I love seeing old trains back in action, and there’s no better way to do that than by buying vintage pieces at a train show.

Not too long ago, I found one of my favorite cars: the iconic Märklin Tiefladewagen 4167 (Tiefladewagen is German for “low-loader wagon”—what we’d call a “depressed center flatcar” in the U.S.). This model carries a large electric transformer as its payload. The 4168 is a similar Tiefladewagen, but with a large wooden crate instead.

The piece was in generally good shape, and it even came with an almost intact box. However, a few parts were missing: a couple of wheels, a coupler, and—most critically—three isolators that are part of the transformer. The price was unbeatable, costing less than a latte nowadays, so I brought it home.

The coupler and wheels were an easy fix, as these parts are readily available, and I had a few spares. There were some bends in the metal parts, which were also simple to straighten. The isolators, however, were a different story. I couldn’t find any suitable replacements in the usual places. I’m sure I could have located them with a more extensive search, but I wasn’t in the mood for more online browsing. Instead, I decided to try making them myself using a resin 3D printer.

Designing and Printing the Isolators

Printing was the easy part; designing the part took more time. I’m not an expert CAD user and have no formal design training, but I enjoy a challenge. So, I opened TinkerCAD and started working on my design.

TinkerCAD is basic and easy to learn, and I highly recommend it to any beginner like me. It essentially works by adding and subtracting basic shapes. For example, if you want to build a pipe, you start with a solid cylinder and subtract a smaller cylinder from its center:

By combining multiple shapes, you can create surprisingly complex components. It’s a bit tedious on this platform, but entirely doable.

While surprisingly powerful for a web only tool, more sophisticated users would likely be better off with more advanced platforms like TinkerCAD’s bigger brother Autodesk Fusion.

Building the isolator

Fortunately, my car still had one original isolator, which I could use as a reference. Using a caliper, I carefully measured each section.

At first glance, the isolator might seem difficult to replicate, but it turned out to be relatively straightforward. My version consists of 41 combined pieces:

  • The core is made of a couple of cylinders and a paraboloid.
  • The rings consist of 17 toruses sliced in half, each with progressively smaller radii.
  • The tip is formed by stacking a couple of tiny cylinders.

I initially printed a few pieces on a filament printer. While the results were decent, a friend of mine had recently acquired an Elegoo resin printer and offered to print them for me. The resin-printed parts came out beautifully, with almost no imperfections—just a bit of light sanding needed. See for yourself:

A fresh coat of paint is all that’s left to make it look (almost) brand new.

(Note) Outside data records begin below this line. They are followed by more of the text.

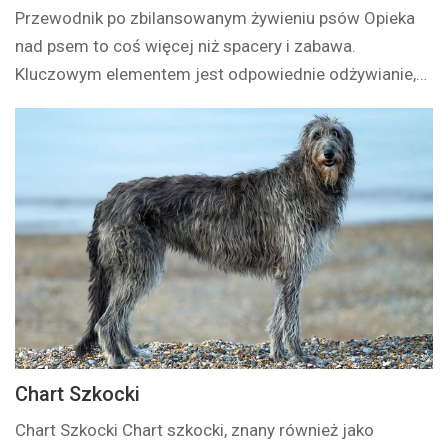
Przewodnik po zbilansowanym żywieniu psów Opieka
nad psem to coś więcej niż spacery i zabawa.
Kluczowym elementem jest odpowiednie odżywianie,…
Chart Szkocki
Chart Szkocki Chart szkocki, znany również jako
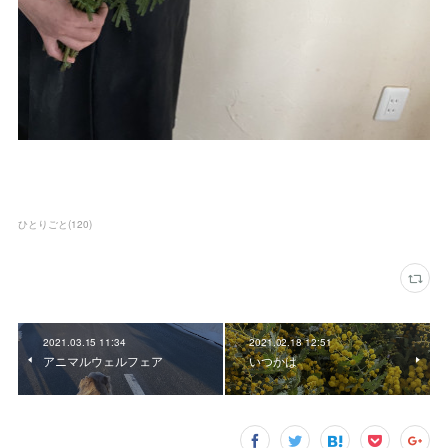
ひとりごと
(
120
)
2021.03.15 11:34
2021.02.18 12:51
アニマルウェルフェア
いつかは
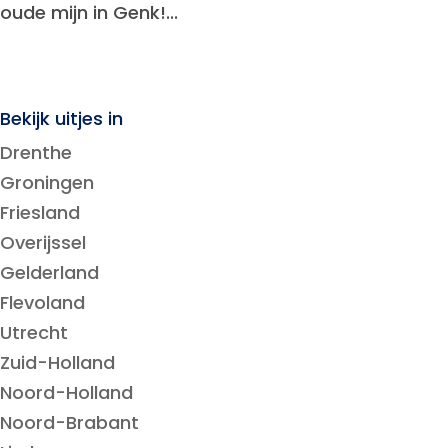
oude mijn in Genk!...
Bekijk uitjes in
Drenthe
Groningen
Friesland
Overijssel
Gelderland
Flevoland
Utrecht
Zuid-Holland
Noord-Holland
Noord-Brabant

I know that some model train purists prefer using only original parts, and I respect that. However, I take a more pragmatic approach. For me, this was both a fun and rewarding design project.

That said, even purists might appreciate how 3D printing opens up entirely new possibilities. Imagine the variety of heavy cargo we could design for these flatbed cars—not just transformers and crates, but all sorts of custom loads.

Final Thoughts & Resources

The quality of 3D printing has advanced significantly over the years, making it a viable alternative for scratch builders. Plus, there’s the added advantage of sharing designs with fellow enthusiasts.